*Extracted information*.
--- --- ---

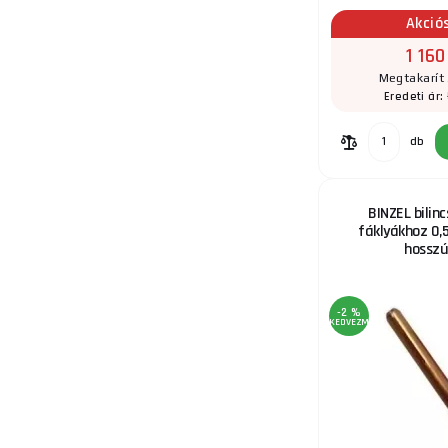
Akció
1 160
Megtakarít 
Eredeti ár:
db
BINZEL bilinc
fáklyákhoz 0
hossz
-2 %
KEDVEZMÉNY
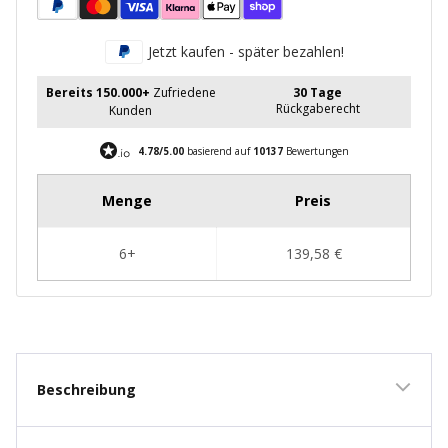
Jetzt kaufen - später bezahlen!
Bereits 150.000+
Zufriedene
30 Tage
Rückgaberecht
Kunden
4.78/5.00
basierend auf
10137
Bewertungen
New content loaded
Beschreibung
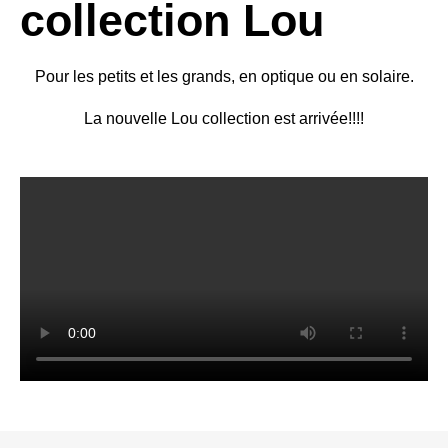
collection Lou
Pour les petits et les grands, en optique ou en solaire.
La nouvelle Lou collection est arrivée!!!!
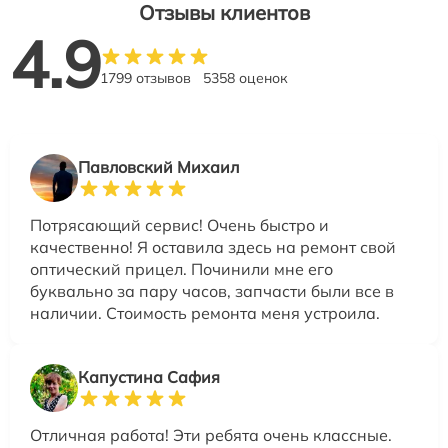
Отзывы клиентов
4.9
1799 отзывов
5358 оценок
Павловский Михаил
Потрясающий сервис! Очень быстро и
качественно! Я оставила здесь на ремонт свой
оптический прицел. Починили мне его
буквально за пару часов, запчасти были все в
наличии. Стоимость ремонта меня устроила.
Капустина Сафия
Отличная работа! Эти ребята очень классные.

--- --- ---

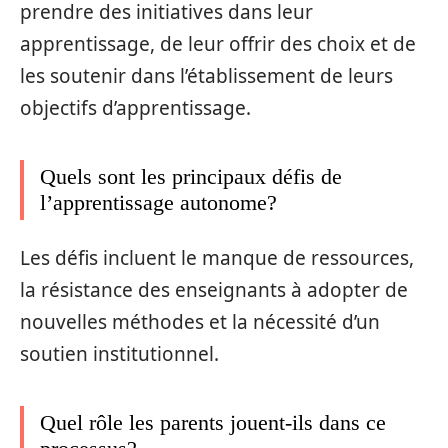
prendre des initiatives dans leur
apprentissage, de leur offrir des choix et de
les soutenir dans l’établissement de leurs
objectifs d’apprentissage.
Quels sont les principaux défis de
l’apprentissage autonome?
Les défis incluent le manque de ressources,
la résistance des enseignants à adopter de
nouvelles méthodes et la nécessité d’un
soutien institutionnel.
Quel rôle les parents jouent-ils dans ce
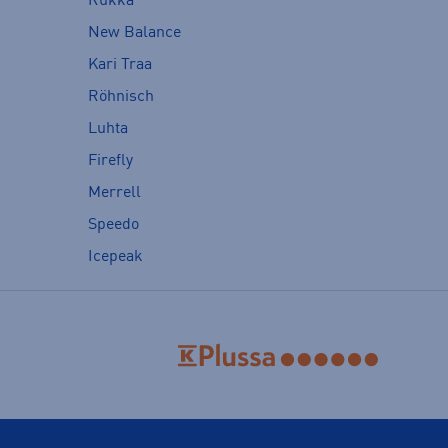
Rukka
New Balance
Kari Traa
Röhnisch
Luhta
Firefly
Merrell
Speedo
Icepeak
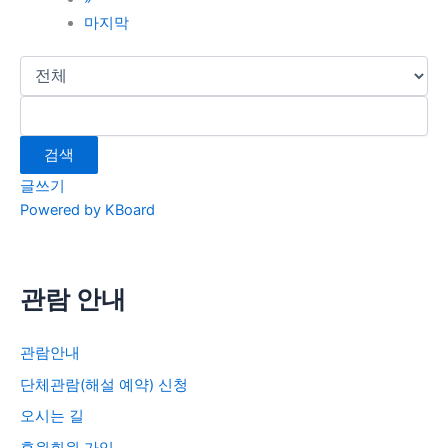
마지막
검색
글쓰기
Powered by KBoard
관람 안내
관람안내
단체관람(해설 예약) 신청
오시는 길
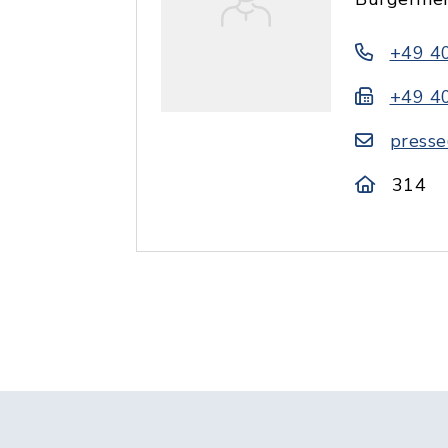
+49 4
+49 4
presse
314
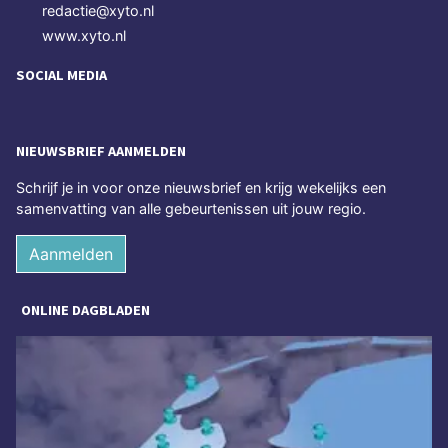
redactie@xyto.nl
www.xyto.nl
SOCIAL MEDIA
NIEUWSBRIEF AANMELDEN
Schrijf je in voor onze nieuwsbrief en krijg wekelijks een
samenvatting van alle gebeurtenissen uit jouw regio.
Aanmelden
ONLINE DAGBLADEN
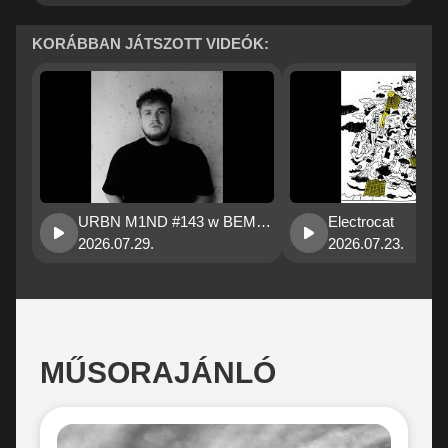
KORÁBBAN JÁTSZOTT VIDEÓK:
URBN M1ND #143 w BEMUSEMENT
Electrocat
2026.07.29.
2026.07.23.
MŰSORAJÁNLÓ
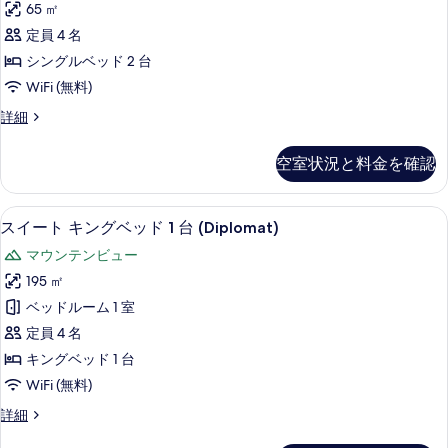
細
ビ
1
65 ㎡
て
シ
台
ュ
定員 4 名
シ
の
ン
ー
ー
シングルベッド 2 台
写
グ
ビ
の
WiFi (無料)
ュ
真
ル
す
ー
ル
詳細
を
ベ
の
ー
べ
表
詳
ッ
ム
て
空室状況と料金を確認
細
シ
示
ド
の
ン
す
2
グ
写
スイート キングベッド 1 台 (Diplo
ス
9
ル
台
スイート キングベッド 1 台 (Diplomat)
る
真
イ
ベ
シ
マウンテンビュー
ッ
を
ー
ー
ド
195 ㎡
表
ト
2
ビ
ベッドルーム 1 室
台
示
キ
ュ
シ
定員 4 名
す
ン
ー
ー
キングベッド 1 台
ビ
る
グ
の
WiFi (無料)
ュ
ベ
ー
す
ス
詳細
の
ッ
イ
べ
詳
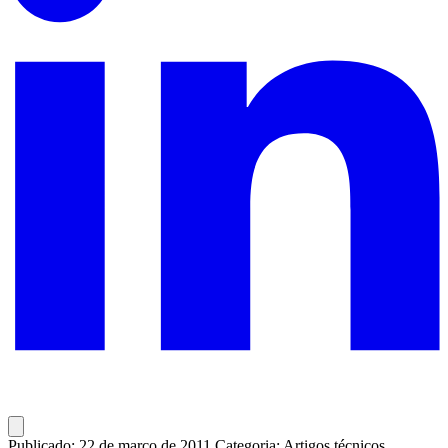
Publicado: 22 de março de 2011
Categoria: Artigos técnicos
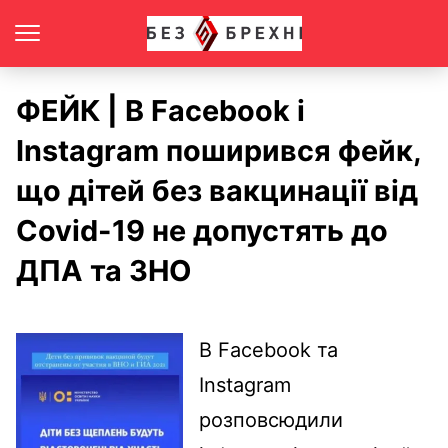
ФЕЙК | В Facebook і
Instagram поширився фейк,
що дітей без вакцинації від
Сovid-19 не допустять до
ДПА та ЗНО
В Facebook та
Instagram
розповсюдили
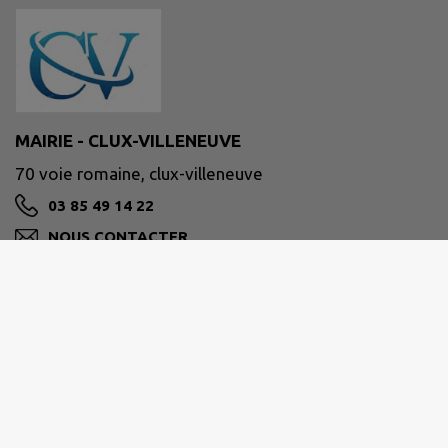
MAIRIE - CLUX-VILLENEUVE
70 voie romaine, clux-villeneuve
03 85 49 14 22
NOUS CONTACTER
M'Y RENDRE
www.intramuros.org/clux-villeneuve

--- --- ---

*Your goal*.
From the records above, return exactly the lines running from the one that contains "Categoria: Artigos técnicos" down to the one that contains "www.intramuros.org/clux-villeneuve", both included, without any pictures.

*Exercise solution*.
Categoria: Artigos técnicos
ФЕЙК | В Facebook і
Instagram поширився фейк,
що дітей без вакцинації від
Сovid-19 не допустять до
ДПА та ЗНО
В Facebook та
Instagram
розповсюдили
MAIRIE - CLUX-VILLENEUVE
70 voie romaine, clux-villeneuve
03 85 49 14 22
NOUS CONTACTER
M'Y RENDRE
www.intramuros.org/clux-villeneuve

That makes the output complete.